## Work item
Work through the material below line by line and say how many lines include the word "documents". Only the number, please.

## Supplied records
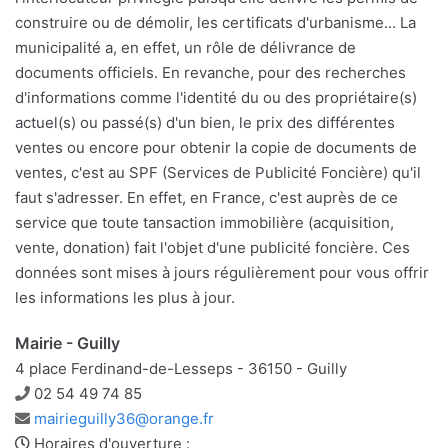
construire ou de démolir, les certificats d'urbanisme... La
municipalité a, en effet, un rôle de délivrance de
documents officiels. En revanche, pour des recherches
d'informations comme l'identité du ou des propriétaire(s)
actuel(s) ou passé(s) d'un bien, le prix des différentes
ventes ou encore pour obtenir la copie de documents de
ventes, c'est au SPF (Services de Publicité Foncière) qu'il
faut s'adresser. En effet, en France, c'est auprès de ce
service que toute tansaction immobilière (acquisition,
vente, donation) fait l'objet d'une publicité foncière. Ces
données sont mises à jours régulièrement pour vous offrir
les informations les plus à jour.
Mairie - Guilly
4 place Ferdinand-de-Lesseps - 36150 - Guilly
Téléphone
02 54 49 74 85
Adresse
mairieguilly36@orange.fr
e-
Horaires d'ouverture :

## Response to the exercise
2